Could you give the data below again exactly, apart from the pictures?

[Extracted material Boundary: Start]

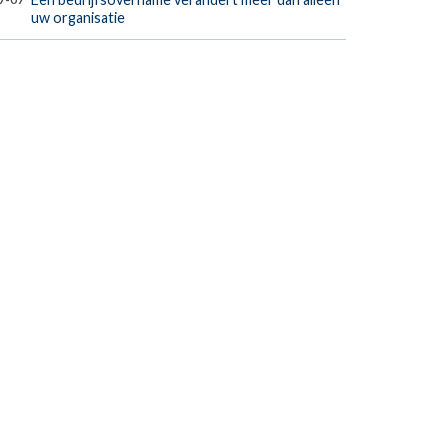
uw organisatie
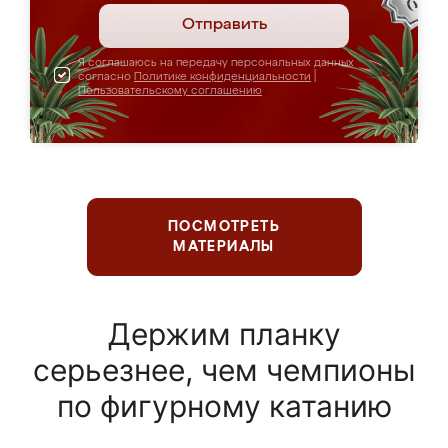
Отправить
Я соглашаюсь на передачу персональных данных
согласно
Политике конфиденциальности
|
Пользовательскому соглашению
ПОСМОТРЕТЬ
МАТЕРИАЛЫ
Держим планку
серьезнее, чем чемпионы
по фигурному катанию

[Extracted material Boundary: End]

* **The answer**
uw organisatie
Отправить
Я соглашаюсь на передачу персональных данных
согласно
Политике конфиденциальности
|
Пользовательскому соглашению
ПОСМОТРЕТЬ
МАТЕРИАЛЫ
Держим планку
серьезнее, чем чемпионы
по фигурному катанию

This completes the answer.